Gracen Briggs has history in this valley—deep roots, dead dreams, and an ex whose smiling face she sees plastered all over town, every single day.
Wonderful, right?
Malachi Anders left things unfinished here, too. All his trouble and traumas … God knows he already spent too much time trying to leave it behind.

He never wanted to come back.
She can’t find a way out.
Welcome to the valley.
It’s a long road home.

*************FULL BOOK START HERE*************

Chapter 1

“I’m going.”

“You’re absolutely not,” Gracen returned just as strongly as her friend.

Delaney scoffed over her shoulder at the reply as she walked through the front door with a fresh coat of candy apple red paint. “I will, and I am.”

“You’re seriously considering it? Delaney, the last time we ran into your mother at the supermarket, she turned around and immediately raced down the adjacent aisle. Doesn’t your brother still call you “that one” whenever someone asks about you at the hardware store? What are you talking about? Your cousins don’t treat you much better!”

“That’s enough. Bexley has always—”

“As long as nobody’s around to see her talk to you, yeah, your cousin isn’t so bad. I guess.”

Gracen let the screen door between the porch and foyer slam shut, and left the main one open, when she darted in after her typically bubbly friend. A ray of damn sunshine on her worst days, Delaney Reed wouldn’t be caught in public behaving in any other way.

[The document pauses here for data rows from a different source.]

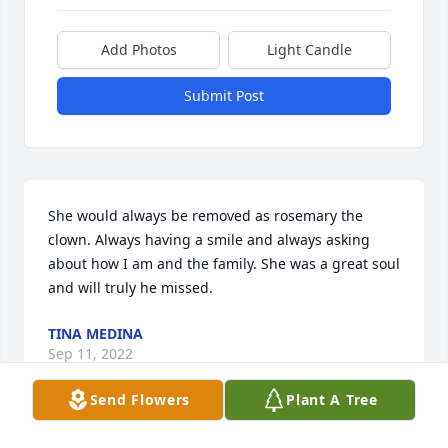
Add Photos
Light Candle
Submit Post
She would always be removed as rosemary the 
clown. Always having a smile and always asking 
about how I am and the family. She was a great soul 
and will truly he missed.
TINA MEDINA
Sep 11, 2022
Send Flowers
Plant A Tree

Her proudly conservative, Pentecostal upbringing taught Delaney to smile even in the face of critics, and all the time in between, but especially when doing her duty; serving a godly man. She might have escaped from her family’s control and demands after high school by going out on her own and accepting their shunning, but some habits were hard to break.

Delaney kept the sweet personality for the most part. Very little else.

Right then, Delaney did her best to ignore the way Gracen stalked down the foyer’s short hallway behind her before the back of her friend’s shiny pin-straight mane of jet-black hair swerved for the kitchen. By the time Gracen’s white runners squeaked to a stop on the linoleum floor, Delaney faced her with fists—one still clutching tight to the entire reason for their current conversation—dug into her hips, and a familiar gleam in her narrowed hazel eyes that needed to look up to stare Gracen in the face.

All five-foot-one inches of her friend acted like a wall Gracen couldn’t pass to enter the kitchen. The opposite of Gracen not only in appearance but also personality, that was the thing about Delaney which often brought the friends to a head. She proclaimed to never liked a challenge; she couldn’t stop herself from answering one, though. Sometimes, the sweetness meant nothing when Delaney couldn’t keep her mouth or temper under control.

“What, are we going back to high school, or something?” Delaney asked with an arched brow that dared Gracen to try it.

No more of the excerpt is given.